The Federal Government has stated that Nigeria will need $10 billion a year in funds to implement the Sustainable Development Goals.
This revelation was made public on Tuesday during the National Economic Summit being held in Abuja by the Senior Special Advisor to the President on SDGs, Mrs. Adegoke Orelope-Adefulire.
Speaking on the theme “Half Point to 2030: Rethinking the Strategy Towards Achieving the SDGs,” she said the government must first put the Addis Ababa Agenda, which is dependent upon funding the SDGs, into effect.
The special adviser claimed that neither the federal government nor the local governments have enough money to finance the SDGs annually and so extra funding must be sought.

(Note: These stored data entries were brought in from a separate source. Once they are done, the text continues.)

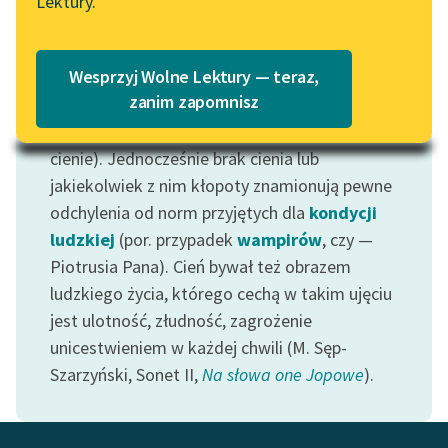
Lektury.
Katalog
Należy on do motywów fantazmatycznych;
Blog
jest jednym ze zjawisk, z którymi wiążą się
Katalog w formacie PDF
Wesprzyj Wolne Lektury — teraz,
wyobrażenia na temat
sobowtóra
(ponieważ
Lektury szkolne i klasyka
zanim zapomnisz
cień natrętnie naśladuje nas, nasze ciało), czy
literatury do słuchania dla
duszy
(np. zmarli bywają określani jako
uczennic i uczniów z
cienie). Jednocześnie brak cienia lub
niepełnosprawnościami
jakiekolwiek z nim kłopoty znamionują pewne
E-kolekcja lektur
odchylenia od norm przyjętych dla
kondycji
szkolnych i literatury do
ludzkiej
(por. przypadek
wampirów
, czy —
słuchania dla uczennic i
Piotrusia Pana). Cień bywał też obrazem
uczniów z
ludzkiego życia, którego cechą w takim ujęciu
niepełnosprawnościami
jest ulotność, złudność, zagrożenie
unicestwieniem w każdej chwili (M. Sęp-
Feministyczne inspiracje.
Popularyzacja
Szarzyński, Sonet II,
Na słowa one Jopowe
).
skandynawskiej literatury
feministycznej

“The main issue at hand is how to find the $10 billion in annual funding needed to support the SDGs, as the combined budgets of the federal and subnational governments in Nigeria are unable to cover even half of that sum.
“Therefore, it is necessary to get funding from both the public and private sectors and what we must do is widen the tax base. Invite people from outside the network.
“We also need to solicit help from donors and the corporate sector. It is crucial that the sub-nationals buy-in, particularly the states and municipal governments. Engagement with subnationals is crucial. They must understand that in order to fulfill our social contract, we must work together.”
The United Nations representative, Mr. Nonso Obikili, emphasized the importance of utilizing technology to enhance services.
He added that the sub-nationals have integrated into the national data system and have raised their level of awareness.
“We can’t advance in the integrated public finance until we come together. We support the private sector’s augmentation of the public sector. They must mobilize their resources and invest through corporate social responsibility.
He elaborated on the fact that sub-national organizations have started working with the federal government in partnerships to streamline their data, employing digital tools in the process.
He claimed that using this approach would lead to a more transparent and easily carried out execution of the SDGs.
“Sub-nationals and the Federal Government must now work together and participate in the data process. We are making sure everyone is committed to the project. To reach every nook and cranny, the infrastructure needs to be updated, and rural leaders must be involved.
“Sub-nationals must assume responsibility and collaborate closely with us so that we can understand what each must do. We are currently experiencing some peace.
Working with the business sector and donor organizations, I’m confident we’ll make progress,” he said.